New data indicate that the use of tubes that automatically collect less blood in the intensive care unit (ICU) may decrease red blood cell (RBC) transfusions without affecting laboratory analysis. Deborah M. Siegal, MD, of Ottawa Hospital in Canada, and colleagues published their findings in JAMA.

“Small change … big savings,” Dr. Siegal said. “The tubes look the same. They cost the same. They go into the same equipment.”

The investigators performed a pragmatic stepped-wedge cluster randomized trial to test the hypothesis that switching to so-called “small-volume” tubes (those that have less vacuum and fill to a lower predetermined volume) reduces RBC transfusion in ICU patients. The investigators implemented small-volume tubes within routine clinical practice using hospital processes and in-service training of clinical and laboratory staff. Standard-volume and small-volume tubes were obtained by local hospital purchasing departments from usual commercial suppliers at what the authors described as “essentially the same cost.”

The researchers noted that one limitation of their study is that it took place during the COVID-19 pandemic, a time when both care and clinical research were disrupted in Canada. The primary analysis of the study included 21,201 patients (mean age = 63.5 years; 39.9% female) and excluded 6,210 patients admitted during the early COVID-19 pandemic. The investigators documented that over the course of their study (February 5, 2019, to January 21, 2021) more than 36,000 units of blood were given to more than 27,000 ICU patients who stayed in the ICU for 48 hours or longer.

In the primary analysis, the researchers found that RBC transfusions did not differ significantly before and after transition from standard- to small-volume blood collection tubes (relative risk [RR] = 0.91 [95% CI 0.79-1.05]; p=0.19; absolute reduction of 7.24 RBC units/100 patients per ICU stay [95% CI -3.28-19.44]). Secondary outcomes were patients receiving at least one RBC transfusion, hemoglobin decrease during ICU stay, specimens with insufficient volume for testing, length of stay in the ICU and hospital, and mortality in the ICU and hospital. In the prespecified secondary analysis (n=27,411 patients), however, RBC units per patient per ICU stay decreased after transition from standard-volume to small-volume tubes (RR=0.88 [95% CI 0.77-1.00]; p=0.04; absolute reduction of 9.84 RBC units/100 patients per ICU stay [95% CI 0.24-20.76]). The researchers calculated that implementation of these small-volume tubes could reduce blood transfusion during ICU admission by 10 units per 100 patients in the ICU.

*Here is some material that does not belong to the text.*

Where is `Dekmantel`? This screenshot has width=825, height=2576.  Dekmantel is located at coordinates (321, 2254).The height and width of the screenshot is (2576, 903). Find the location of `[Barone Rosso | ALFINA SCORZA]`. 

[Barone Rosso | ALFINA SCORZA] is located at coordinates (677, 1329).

Dr. Siegal explained that there is a high prevalence of anemia among patients in the ICU, and about 30% to 50% of patients receive at least one transfusion. Reducing RBC transfusion is thus widely viewed as a clinical priority for patients in the ICU. Not only does sparing transfusions save money, but it presents an “opportunity to use those units for other people who need it amongst blood product shortages,” said Dr. Siegal. She explained that while anemia is multifactorial, blood sampling for laboratory testing is substantial and a potentially modifiable contributor to anemia and RBC transfusion, especially because only 10% of the blood collected is required for testing; the remainder is discarded as waste. “Taking more blood from people than is needed does not add value to their care and could cause harm,” Dr. Siegal said.

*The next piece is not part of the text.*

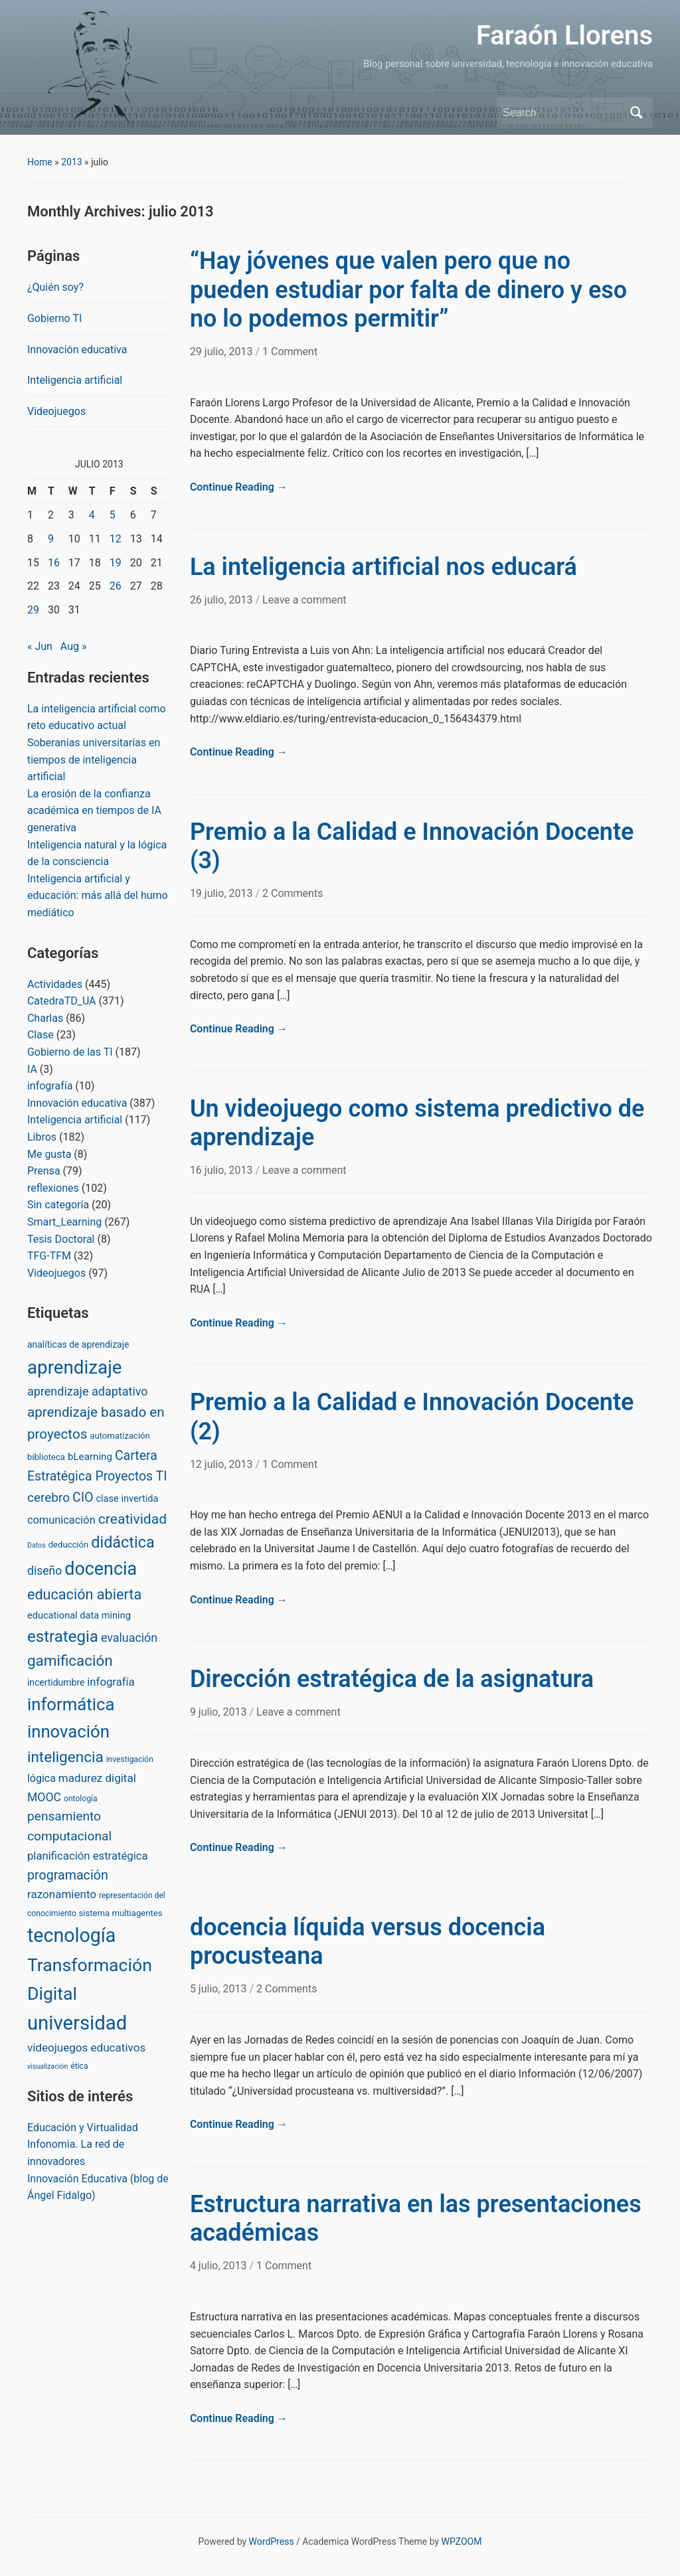 This screenshot has height=2576, width=680. Describe the element at coordinates (32, 1069) in the screenshot. I see `IA` at that location.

Dr. Siegal said she and her colleagues found it “surprisingly straightforward and uncomplicated” to make the tube switch. The research team engaged with multiple stakeholders, including individuals in the clinical laboratory, the critical care community, and hematologists, when planning the study. The main concern about the change was that it would somehow compromise test procedures. The investigators were pleased to learn that the change was associated with very low rates of specimen insufficiency that were similar before and after the transition.

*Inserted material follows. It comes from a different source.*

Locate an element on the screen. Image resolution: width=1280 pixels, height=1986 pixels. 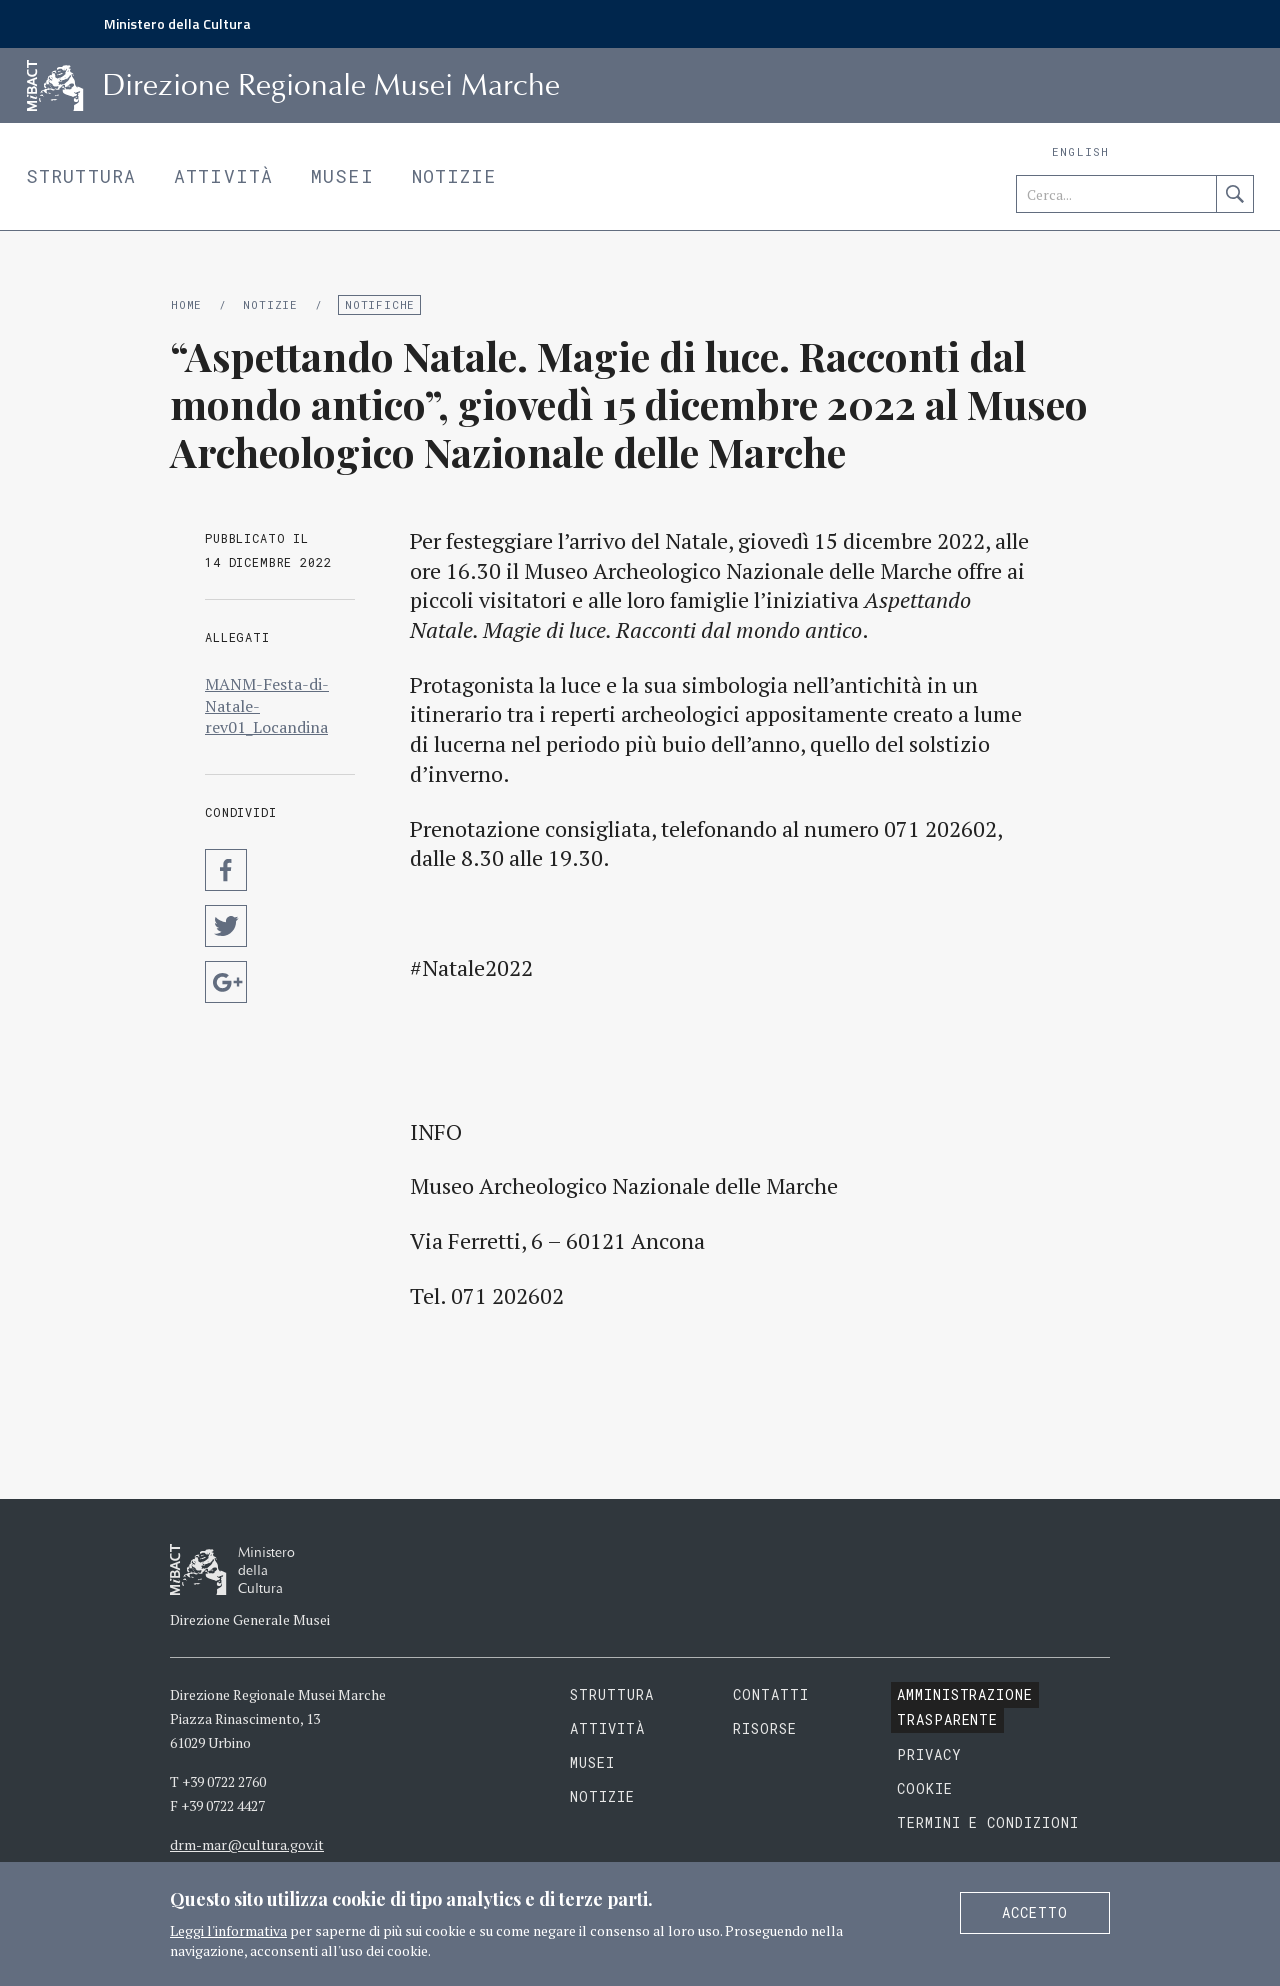
Privacy is located at coordinates (929, 1754).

Dr. Siegal began the work in 2014 when she participated as a resident in the American Society of Hematology’s (ASH) Clinical Research Training Institute. The project started with the question, “If smaller tubes can be used for children, why can’t they be used for adults?” She explained that it wasn’t a new idea, but with ASH’s support, she led the multidisciplinary team that had the expertise and motivation to conduct the first and only randomized trial to address this question and change practice.